» **Exercise directions**: Leave no picture in, and give every entry again exactly.

-------------------------

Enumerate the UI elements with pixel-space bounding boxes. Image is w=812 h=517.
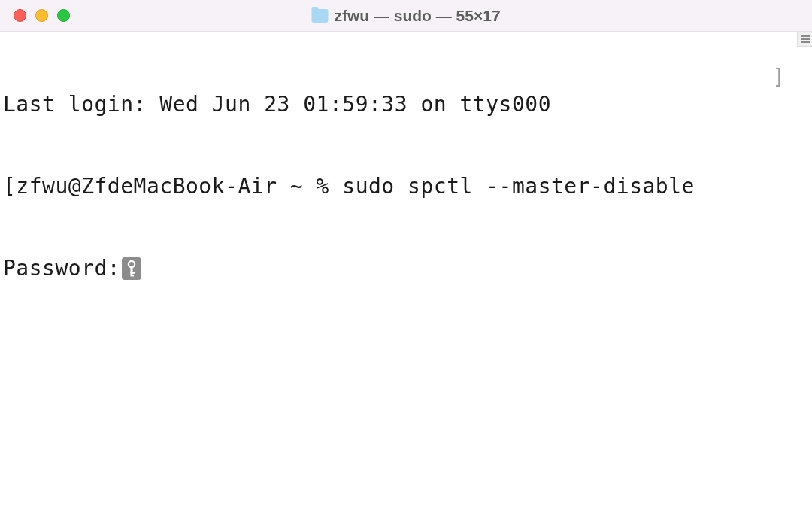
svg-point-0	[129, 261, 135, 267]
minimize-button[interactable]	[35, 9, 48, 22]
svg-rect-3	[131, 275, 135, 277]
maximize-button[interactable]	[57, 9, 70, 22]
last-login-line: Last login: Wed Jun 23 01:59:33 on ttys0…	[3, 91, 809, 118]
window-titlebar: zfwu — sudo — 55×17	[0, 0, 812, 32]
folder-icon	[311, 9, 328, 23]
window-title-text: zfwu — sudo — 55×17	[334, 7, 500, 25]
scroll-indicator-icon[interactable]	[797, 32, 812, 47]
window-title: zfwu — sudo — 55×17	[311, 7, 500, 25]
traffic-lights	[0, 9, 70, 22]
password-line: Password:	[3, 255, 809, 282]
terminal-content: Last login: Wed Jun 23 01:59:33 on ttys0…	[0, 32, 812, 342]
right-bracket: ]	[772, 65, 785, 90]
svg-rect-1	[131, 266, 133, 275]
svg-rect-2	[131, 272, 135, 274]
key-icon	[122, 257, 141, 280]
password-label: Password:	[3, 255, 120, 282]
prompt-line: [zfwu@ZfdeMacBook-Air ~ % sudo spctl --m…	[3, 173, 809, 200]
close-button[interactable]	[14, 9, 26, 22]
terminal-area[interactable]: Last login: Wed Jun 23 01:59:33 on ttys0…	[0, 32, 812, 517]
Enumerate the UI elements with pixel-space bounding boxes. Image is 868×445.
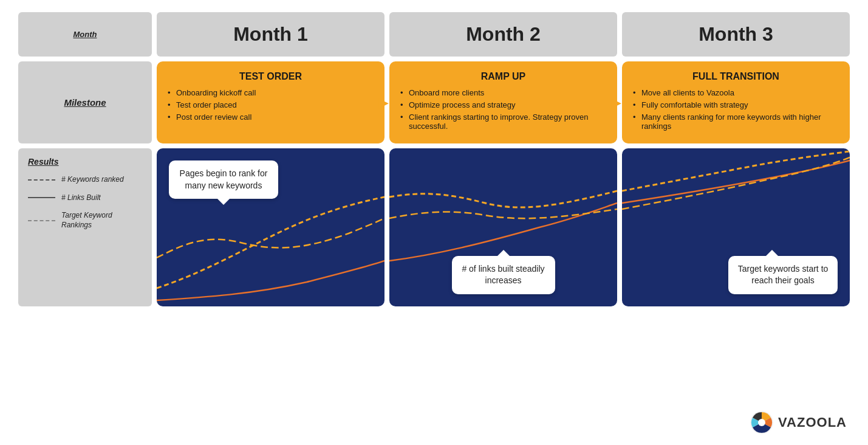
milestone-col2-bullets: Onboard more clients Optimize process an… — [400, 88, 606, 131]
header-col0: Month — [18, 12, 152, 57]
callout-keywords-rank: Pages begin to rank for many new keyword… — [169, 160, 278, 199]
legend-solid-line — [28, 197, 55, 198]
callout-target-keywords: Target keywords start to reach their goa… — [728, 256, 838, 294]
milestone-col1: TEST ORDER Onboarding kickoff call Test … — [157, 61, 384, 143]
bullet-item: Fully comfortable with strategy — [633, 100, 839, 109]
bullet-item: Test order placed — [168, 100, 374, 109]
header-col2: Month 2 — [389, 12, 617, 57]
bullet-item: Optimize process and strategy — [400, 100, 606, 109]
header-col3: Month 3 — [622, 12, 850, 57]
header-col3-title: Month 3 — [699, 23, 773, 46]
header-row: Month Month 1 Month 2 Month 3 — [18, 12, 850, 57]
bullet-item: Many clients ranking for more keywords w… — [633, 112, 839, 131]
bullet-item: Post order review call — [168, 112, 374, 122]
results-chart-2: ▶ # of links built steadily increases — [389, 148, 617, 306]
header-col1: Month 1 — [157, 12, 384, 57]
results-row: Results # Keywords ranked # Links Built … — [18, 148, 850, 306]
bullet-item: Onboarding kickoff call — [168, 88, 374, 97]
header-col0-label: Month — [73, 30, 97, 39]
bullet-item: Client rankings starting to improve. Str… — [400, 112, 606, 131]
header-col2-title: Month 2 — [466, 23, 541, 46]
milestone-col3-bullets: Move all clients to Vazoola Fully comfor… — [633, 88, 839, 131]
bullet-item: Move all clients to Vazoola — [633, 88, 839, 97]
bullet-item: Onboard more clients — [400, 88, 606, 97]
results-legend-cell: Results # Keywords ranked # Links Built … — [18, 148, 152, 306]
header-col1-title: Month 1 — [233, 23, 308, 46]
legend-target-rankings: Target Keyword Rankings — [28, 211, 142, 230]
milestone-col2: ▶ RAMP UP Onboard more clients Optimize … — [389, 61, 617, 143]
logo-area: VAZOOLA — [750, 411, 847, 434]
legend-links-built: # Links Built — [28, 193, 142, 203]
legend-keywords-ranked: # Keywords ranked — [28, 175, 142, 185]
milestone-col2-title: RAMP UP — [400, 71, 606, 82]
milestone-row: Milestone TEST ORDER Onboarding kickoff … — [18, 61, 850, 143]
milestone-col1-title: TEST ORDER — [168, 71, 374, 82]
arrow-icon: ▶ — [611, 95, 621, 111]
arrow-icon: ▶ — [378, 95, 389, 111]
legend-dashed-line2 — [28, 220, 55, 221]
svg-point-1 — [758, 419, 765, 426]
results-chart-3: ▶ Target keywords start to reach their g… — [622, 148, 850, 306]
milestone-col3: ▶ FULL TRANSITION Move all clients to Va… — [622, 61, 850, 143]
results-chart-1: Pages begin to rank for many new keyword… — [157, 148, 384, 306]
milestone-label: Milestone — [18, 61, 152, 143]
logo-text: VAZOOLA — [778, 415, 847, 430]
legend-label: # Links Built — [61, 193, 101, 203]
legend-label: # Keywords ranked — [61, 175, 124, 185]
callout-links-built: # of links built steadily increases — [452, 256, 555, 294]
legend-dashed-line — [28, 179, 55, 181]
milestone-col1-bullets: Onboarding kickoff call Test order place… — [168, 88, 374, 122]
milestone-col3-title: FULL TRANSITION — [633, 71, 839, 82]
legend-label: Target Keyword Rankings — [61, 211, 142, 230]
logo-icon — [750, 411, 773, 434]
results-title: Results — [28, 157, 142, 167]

-------------------------

» **Response area**:
Enumerate the UI elements with pixel-space bounding boxes. Image is w=812 h=517.
svg-point-0	[129, 261, 135, 267]
minimize-button[interactable]	[35, 9, 48, 22]
svg-rect-3	[131, 275, 135, 277]
maximize-button[interactable]	[57, 9, 70, 22]
last-login-line: Last login: Wed Jun 23 01:59:33 on ttys0…	[3, 91, 809, 118]
window-titlebar: zfwu — sudo — 55×17	[0, 0, 812, 32]
folder-icon	[311, 9, 328, 23]
window-title-text: zfwu — sudo — 55×17	[334, 7, 500, 25]
scroll-indicator-icon[interactable]	[797, 32, 812, 47]
window-title: zfwu — sudo — 55×17	[311, 7, 500, 25]
traffic-lights	[0, 9, 70, 22]
password-line: Password:	[3, 255, 809, 282]
terminal-content: Last login: Wed Jun 23 01:59:33 on ttys0…	[0, 32, 812, 342]
right-bracket: ]	[772, 65, 785, 90]
svg-rect-1	[131, 266, 133, 275]
svg-rect-2	[131, 272, 135, 274]
key-icon	[122, 257, 141, 280]
password-label: Password:	[3, 255, 120, 282]
prompt-line: [zfwu@ZfdeMacBook-Air ~ % sudo spctl --m…	[3, 173, 809, 200]
close-button[interactable]	[14, 9, 26, 22]
terminal-area[interactable]: Last login: Wed Jun 23 01:59:33 on ttys0…	[0, 32, 812, 517]
Enumerate the UI elements with pixel-space bounding boxes. Image is 868×445.
milestone-col2-bullets: Onboard more clients Optimize process an… — [400, 88, 606, 131]
header-col0: Month — [18, 12, 152, 57]
callout-keywords-rank: Pages begin to rank for many new keyword… — [169, 160, 278, 199]
legend-solid-line — [28, 197, 55, 198]
callout-target-keywords: Target keywords start to reach their goa… — [728, 256, 838, 294]
milestone-col1: TEST ORDER Onboarding kickoff call Test … — [157, 61, 384, 143]
bullet-item: Fully comfortable with strategy — [633, 100, 839, 109]
bullet-item: Test order placed — [168, 100, 374, 109]
header-col2: Month 2 — [389, 12, 617, 57]
bullet-item: Optimize process and strategy — [400, 100, 606, 109]
header-col3: Month 3 — [622, 12, 850, 57]
header-col3-title: Month 3 — [699, 23, 773, 46]
header-row: Month Month 1 Month 2 Month 3 — [18, 12, 850, 57]
bullet-item: Many clients ranking for more keywords w… — [633, 112, 839, 131]
bullet-item: Post order review call — [168, 112, 374, 122]
results-chart-2: ▶ # of links built steadily increases — [389, 148, 617, 306]
header-col1: Month 1 — [157, 12, 384, 57]
results-row: Results # Keywords ranked # Links Built … — [18, 148, 850, 306]
bullet-item: Onboarding kickoff call — [168, 88, 374, 97]
header-col0-label: Month — [73, 30, 97, 39]
bullet-item: Client rankings starting to improve. Str… — [400, 112, 606, 131]
header-col2-title: Month 2 — [466, 23, 541, 46]
milestone-col3-bullets: Move all clients to Vazoola Fully comfor… — [633, 88, 839, 131]
bullet-item: Move all clients to Vazoola — [633, 88, 839, 97]
bullet-item: Onboard more clients — [400, 88, 606, 97]
results-legend-cell: Results # Keywords ranked # Links Built … — [18, 148, 152, 306]
header-col1-title: Month 1 — [233, 23, 308, 46]
legend-target-rankings: Target Keyword Rankings — [28, 211, 142, 230]
milestone-col2: ▶ RAMP UP Onboard more clients Optimize … — [389, 61, 617, 143]
logo-area: VAZOOLA — [750, 411, 847, 434]
legend-links-built: # Links Built — [28, 193, 142, 203]
legend-keywords-ranked: # Keywords ranked — [28, 175, 142, 185]
milestone-col2-title: RAMP UP — [400, 71, 606, 82]
milestone-row: Milestone TEST ORDER Onboarding kickoff … — [18, 61, 850, 143]
milestone-col1-title: TEST ORDER — [168, 71, 374, 82]
arrow-icon: ▶ — [611, 95, 621, 111]
arrow-icon: ▶ — [378, 95, 389, 111]
legend-dashed-line2 — [28, 220, 55, 221]
svg-point-1 — [758, 419, 765, 426]
results-chart-3: ▶ Target keywords start to reach their g… — [622, 148, 850, 306]
milestone-col3: ▶ FULL TRANSITION Move all clients to Va… — [622, 61, 850, 143]
results-chart-1: Pages begin to rank for many new keyword… — [157, 148, 384, 306]
milestone-label: Milestone — [18, 61, 152, 143]
logo-text: VAZOOLA — [778, 415, 847, 430]
legend-label: # Links Built — [61, 193, 101, 203]
legend-label: # Keywords ranked — [61, 175, 124, 185]
callout-links-built: # of links built steadily increases — [452, 256, 555, 294]
legend-dashed-line — [28, 179, 55, 181]
milestone-col1-bullets: Onboarding kickoff call Test order place… — [168, 88, 374, 122]
milestone-col3-title: FULL TRANSITION — [633, 71, 839, 82]
legend-label: Target Keyword Rankings — [61, 211, 142, 230]
logo-icon — [750, 411, 773, 434]
results-title: Results — [28, 157, 142, 167]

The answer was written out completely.